Write out each record below exactly, but not the pictures.

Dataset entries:

BEGIN

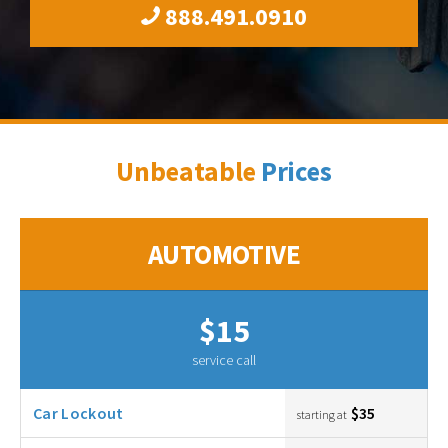
888.491.0910
Unbeatable
Prices
AUTOMOTIVE
$15
service call
Car Lockout
$35
starting at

END

OUTPUT FOR THIS TASK:
888.491.0910
Unbeatable
Prices
AUTOMOTIVE
$15
service call
Car Lockout
$35
starting at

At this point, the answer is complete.